A Lei Complementar nº 214/2025, sancionada em 16 de janeiro de 2025, regulamenta a Reforma Tributária sobre o consumo, trazendo uma mudança estrutural no sistema de arrecadação do país.
A grande inovação da reforma está na substituição de cinco tributos pelo novo sistema de arrecadação, pelo modelo de IVA dual. A Contribuição sobre Bens e Serviços (CBS), de competência federal, unifica PIS, Cofins e IPI, enquanto o Imposto sobre Bens e Serviços (IBS), arrecadado por estados e municípios, substitui ICMS e ISS.
Ambos seguem o princípio da não-cumulatividade, permitindo a compensação de créditos tributários ao longo da cadeia produtiva e evitando a incidência em cascata. Além disso, foi implementado o split payment, mecanismo que desconta os tributos no momento da transação comercial, reduzindo riscos de inadimplência e sonegação fiscal. Para evitar um aumento excessivo na carga tributária, foi estabelecida uma trava na alíquota-padrão de 26,5%, com revisão prevista para 2031. Caso a arrecadação necessária ultrapasse esse percentual, o governo deverá revisar benefícios fiscais para manter o equilíbrio do sistema.
O Imposto Seletivo (IS) também foi instituído para incidir sobre produtos considerados prejudiciais à saúde e ao meio ambiente. A alíquota será superior à do IVA e abrangerá itens como cigarros, bebidas alcoólicas, bebidas açucaradas, veículos e bens minerais. A exportação de minérios foi isenta dessa tributação para preservar a competitividade do setor mineral brasileiro no mercado global.
A nova legislação mantém regimes diferenciados para setores essenciais, garantindo a proteção ao consumo de bens e serviços fundamentais.
- Isenção total de tributos foi concedida para a cesta básica nacional, abrangendo alimentos essenciais como arroz, feijão, leite e carnes, além de medicamentos essenciais, garantindo que tratamentos médicos fundamentais não sejam onerados.
- Redução de 60% na carga tributária foi aplicada a setores estratégicos como alimentos processados e outros bens de consumo, incluindo frutas, sucos naturais, óleos vegetais e determinados produtos agropecuários. Na área da saúde, a redução engloba serviços hospitalares, consultas médicas, exames laboratoriais e dispositivos médicos essenciais. No setor educacional, contempla ensino infantil, fundamental, médio, superior e cursos técnicos. Produtos de higiene e limpeza, como sabonetes, fraldas descartáveis e escovas de dentes, também estão incluídos.
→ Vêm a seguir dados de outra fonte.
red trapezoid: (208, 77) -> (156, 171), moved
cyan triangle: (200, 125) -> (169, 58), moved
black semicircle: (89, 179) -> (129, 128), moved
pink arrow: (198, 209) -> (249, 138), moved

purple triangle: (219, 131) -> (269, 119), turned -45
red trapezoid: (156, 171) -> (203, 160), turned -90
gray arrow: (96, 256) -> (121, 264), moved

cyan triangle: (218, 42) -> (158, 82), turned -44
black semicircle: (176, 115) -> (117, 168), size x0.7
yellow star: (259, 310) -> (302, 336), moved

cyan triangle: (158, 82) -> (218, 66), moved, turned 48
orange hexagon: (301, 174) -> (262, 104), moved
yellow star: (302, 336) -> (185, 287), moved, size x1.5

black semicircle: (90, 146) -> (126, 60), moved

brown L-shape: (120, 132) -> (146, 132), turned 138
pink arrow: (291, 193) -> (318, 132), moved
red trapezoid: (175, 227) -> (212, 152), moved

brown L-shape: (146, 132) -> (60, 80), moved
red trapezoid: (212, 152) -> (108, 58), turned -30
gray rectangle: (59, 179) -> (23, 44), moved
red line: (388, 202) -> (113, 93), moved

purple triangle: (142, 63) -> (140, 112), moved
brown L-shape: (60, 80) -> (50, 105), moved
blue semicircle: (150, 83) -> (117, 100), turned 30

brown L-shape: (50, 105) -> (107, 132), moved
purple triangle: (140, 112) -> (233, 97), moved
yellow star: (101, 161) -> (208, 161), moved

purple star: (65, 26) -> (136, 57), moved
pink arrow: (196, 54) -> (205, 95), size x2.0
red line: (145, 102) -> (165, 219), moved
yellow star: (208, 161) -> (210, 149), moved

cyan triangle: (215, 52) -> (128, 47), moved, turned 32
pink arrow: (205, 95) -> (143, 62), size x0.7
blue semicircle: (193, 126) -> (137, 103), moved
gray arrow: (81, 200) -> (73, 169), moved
- Redução de 30% para profissionais liberais foi prevista para advogados, engenheiros, arquitetos, contadores, médicos veterinários e demais profissionais técnicos e científicos.
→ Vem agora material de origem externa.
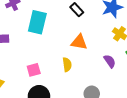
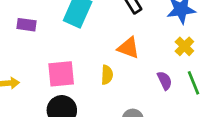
pink square: (34, 70) -> (61, 74), size x1.5

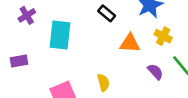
orange triangle: (128, 48) -> (130, 43), moved

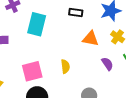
black rectangle: (107, 13) -> (76, 13), turned -40

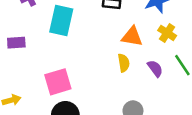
yellow semicircle: (65, 66) -> (124, 63), moved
- Redução de 50% para o setor imobiliário garante menor tributação sobre transações imobiliárias e isenção para locadores com até três imóveis e renda anual inferior a R$ 240 mil, incentivando pequenos investidores.
Além disso, foi criado um programa de cashback para a população de baixa renda, garantindo a devolução integral da CBS e, no mínimo, 20% do IBS sobre gastos essenciais como água, energia elétrica e gás de cozinha. Estados e municípios poderão ampliar esse percentual conforme sua política fiscal.
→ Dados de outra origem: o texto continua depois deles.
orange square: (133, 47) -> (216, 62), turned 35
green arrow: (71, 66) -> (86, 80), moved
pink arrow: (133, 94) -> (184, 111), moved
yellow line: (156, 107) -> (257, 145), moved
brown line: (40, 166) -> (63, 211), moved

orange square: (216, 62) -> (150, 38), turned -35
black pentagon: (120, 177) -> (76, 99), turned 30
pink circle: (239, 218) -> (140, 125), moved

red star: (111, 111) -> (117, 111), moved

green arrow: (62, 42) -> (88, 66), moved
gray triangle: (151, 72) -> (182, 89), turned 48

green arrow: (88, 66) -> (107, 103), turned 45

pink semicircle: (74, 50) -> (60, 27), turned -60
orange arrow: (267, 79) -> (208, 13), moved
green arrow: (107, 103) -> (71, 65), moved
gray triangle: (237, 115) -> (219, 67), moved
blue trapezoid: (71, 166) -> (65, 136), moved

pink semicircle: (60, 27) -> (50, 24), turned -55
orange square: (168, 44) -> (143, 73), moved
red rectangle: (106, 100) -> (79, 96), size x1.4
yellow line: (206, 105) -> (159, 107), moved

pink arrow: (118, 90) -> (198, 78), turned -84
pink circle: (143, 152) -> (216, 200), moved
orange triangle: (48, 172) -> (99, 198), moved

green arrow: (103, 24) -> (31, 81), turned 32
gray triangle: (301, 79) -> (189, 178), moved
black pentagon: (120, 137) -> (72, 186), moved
Foram vetados do texto da Câmara dos Deputados alguns dispositivos, com destaque para isenção para fundos de investimento e patrimoniais foi retirada para evitar distorções na arrecadação, e o desconto de 60% na tributação de seguros contra furto e roubo de dispositivos eletrônicos e serviços de proteção bancária foi excluído.
A implementação do novo sistema tributário ocorrerá de forma gradual. Em 2026, inicia-se uma fase de testes, onde as novas alíquotas serão destacadas nas notas fiscais sem recolhimento efetivo. A partir de 2027, a CBS começa a ser cobrada, enquanto PIS e Cofins são extintos. O Imposto Seletivo também entra em vigor nesse período. Em 2028, o IBS passa a ser aplicado com alíquota reduzida, coexistindo com ICMS e ISS. Entre 2029 e 2032, o IBS terá um aumento progressivo, enquanto ICMS e ISS serão reduzidos. Em 2033, a nova estrutura será consolidada, extinguindo-se os tributos antigos e adotando definitivamente a CBS e o IBS.
A introdução do novo modelo exigirá um planejamento cuidadoso para empresas e contribuintes, e a adaptação ao novo regime, a correta classificação tributária e o aproveitamento adequado dos benefícios serão fundamentais para reduzir impactos e garantir conformidade com a legislação.